Liliane Susewind – Ein Panda ist kein Känguru (German Edition)
»Leckerchen bekommen. Im Garten geschnuppert. Mit Schmidti gespielt. Den Nacktkopf angebellt.«
»Den Nacktkopf? Oh, du meinst den Briefträger mit der Glatze?«, hakte Lilli nach.

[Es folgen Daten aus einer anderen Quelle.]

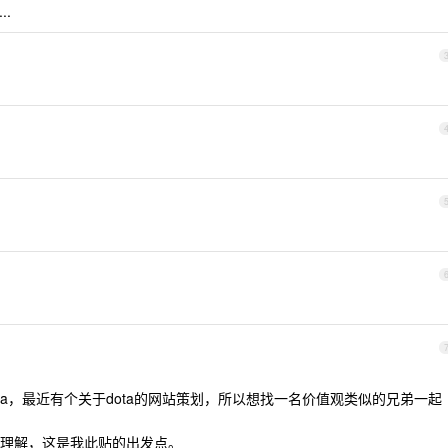
.
ta，最近有个关于dota的网站策划，所以想找一名价值观类似的兄弟一起
理解，这是我此贴的出发点。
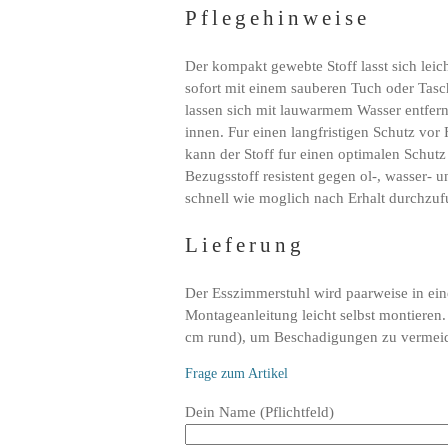
Pflegehinweise
Der kompakt gewebte Stoff lasst sich leic
sofort mit einem sauberen Tuch oder Tasch
lassen sich mit lauwarmem Wasser entfer
innen. Fur einen langfristigen Schutz vor
kann der Stoff fur einen optimalen Schutz
Bezugsstoff resistent gegen ol-, wasser- 
schnell wie moglich nach Erhalt durchzuf
Lieferung
Der Esszimmerstuhl wird paarweise in eine
Montageanleitung leicht selbst montieren.
cm rund), um Beschadigungen zu vermei
Frage zum Artikel
Bitte
Dein Name (Pflichtfeld)
lasse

»Glatze?«, wuffte Bonsai. »Heißt das, oben ohne Fell?«
Da ertönte eine durchdringende Stimme, die Lilli sehr gut kannte: »Herr von Bonsai und ich haben heute Morgen eine Federgesellschaft aus dem Garten verjagt.« Gleich darauf erschien der Kopf einer orange getigerten Katze zwischen den Blättern. »Ich muss sagen, das war ein äußerst vergnüglicher Zeitvertreib«, miaute das hübsche Tier und kam mit eleganten Schrittchen näher.

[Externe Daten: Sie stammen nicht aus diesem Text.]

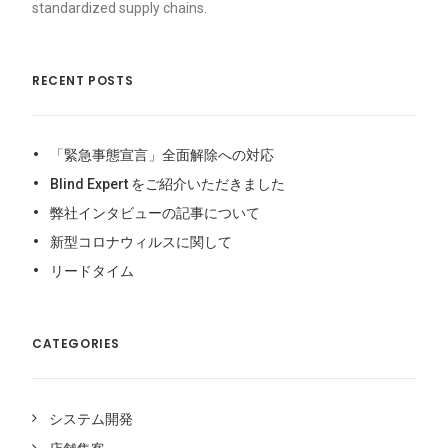
standardized supply chains.
RECENT POSTS
「緊急事態宣言」全面解除への対応
Blind Expert をご紹介いただきました
弊社インタビューの記事について
新型コロナウィルスに関して
リードタイム
CATEGORIES
システム開発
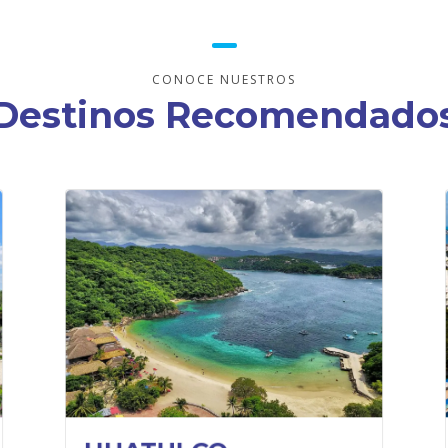
CONOCE NUESTROS
Destinos Recomendado
¿QUÉ HACER?
Disfrutar de increíbles paseos
en barco.
Practicar senderismo en la
jungla.
Conectarte con la naturaleza al
visitar sus parques ecológicos.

»Frau von Schmidt, ich grüße Sie«, rief Lilli. »Wie schön, Sie zu sehen«, fügte sie artig hinzu, denn sie wusste, dass die Katzendame sehr viel Wert auf gute Manieren legte.
»Sag ihr von mir auch Hallo«, bat Jesahja, und Lilli übersetzte sofort. Frau von Schmidt ignorierte Jesahja jedoch. Sie konnte ihn nicht besonders gut leiden – obwohl sie seiner Familie gehörte – und deshalb war eine Unterhaltung mit ihm einfach unter ihrem Niveau.

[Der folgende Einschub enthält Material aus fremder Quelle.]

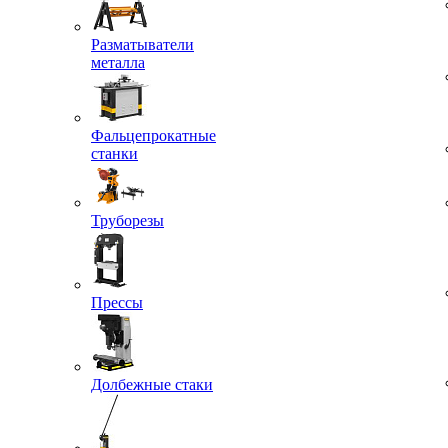
Разматыватели
металла
Фальцепрокатные
станки
Труборезы
Прессы
Долбежные стаки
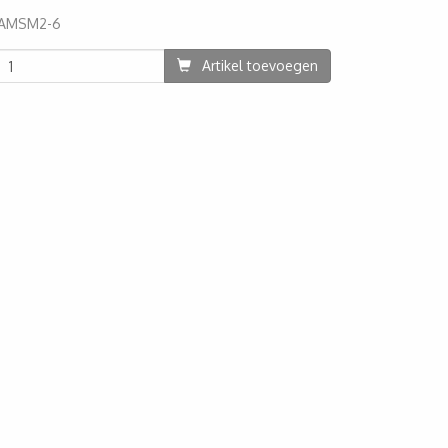
AMSM2-6
92
Artikel toevoegen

»Hey Schmidti!«, grölte Bonsai, lief zu der Katze und schleckte ihr überschwänglich über die edlen Schnurrhaare und die zarte Nase. »Das mit den Flügelfuzzis heute Morgen war super, oder?«
Frau von Schmidt antwortete nicht. Diesmal lag es allerdings allein daran, dass sie Bonsai nicht verstand – sie war eine Katze und sprach ausschließlich Katzisch. Bonsai wiederum war ein Hund und sprach ausschließlich Hundisch. Die beiden waren dennoch gute Freunde, und das lag vor allem daran, dass Lilli für sie übersetzte. So wie auch jetzt. »Bonsai sagt, er habe Ihr gemeinsames Jagderlebnis sehr genossen, Madame.«
»Wunderbar«, seufzte die Katze. »Ich empfand die Unternehmung ebenfalls als sehr erbaulich.«
Lilli wandte sich an Bonsai. »Schmidti fand’s auch super«, erklärte sie nicht ganz stilgetreu. Die beiden Tiere waren allerdings daran gewöhnt, dass Lilli ihre Ausdrucksweise bei der Übersetzung ein wenig abänderte. Sie hielten das für einen Tick von Lilli. Die Katze hatte nun aber etwas gehört, das sie beim besten Willen nicht akzeptieren konnte. »So etwas!«, begann sie augenblicklich zu zetern. »Habe ich Sie nicht schon mehrfach gebeten, mich immer und unter allen Umständen mit meinem vollen Namen zu betiteln?«
»Oh, entschuldigen Sie bitte, Frau von Schmidt«, sagte Lilli schuldbewusst. »Wie ist denn ansonsten das werte Befinden?«
Die Katze stöhnte und ließ sich mit einer dramatischen Bewegung nieder. »Grässlich!«, miezte sie. »Einfach entsetzlich!«
»Was ist denn los?«
»Es geht mir furchtbar schlecht.« Sie rümpfte die Nase. »Scheußliche Dinge spielen sich ab.«
»Was für Dinge?«
»Haben Sie es etwa noch nicht bemerkt? Mein Schleichgebiet ist krank! Schon wieder.«
»Ihr Schleichgebiet?«, wiederholte Lilli. »Meinen Sie die Hecken? Die Bäume?«
»Krank.« Die Katze schnupfte. »Einfach grauenhaft.«
Lilli runzelte die Stirn. »Aber … wieso glauben Sie, dass die Bäume krank sind?«
Frau von Schmidt blickte Lilli an, als sei diese extrem begriffsstutzig. »Lassen Sie es mich so ausdrücken: Mein Schleichgebiet bekommt eine Glatze.«
»Oh.« Lilli unterdrückte ein Grinsen. »Die Bäume und Sträucher verlieren ihre Blätter –« Lilli wollte eigentlich hinzufügen »weil es Herbst ist«, da miaute die Katze schon mit schriller Stimme weiter: »Ja, und diese abscheuliche Krankheit breitet sich rasend schnell aus! Es ist ein Albtraum!« Frau von Schmidt zog angewidert die Lefzen hoch. »Nicht nur, dass meine Deckung immer kümmerlicher wird, die Blätter fallen mir auch noch ständig auf den Kopf!«
Lilli gluckste und musste sich schwer zusammenreißen, um nicht zu lachen.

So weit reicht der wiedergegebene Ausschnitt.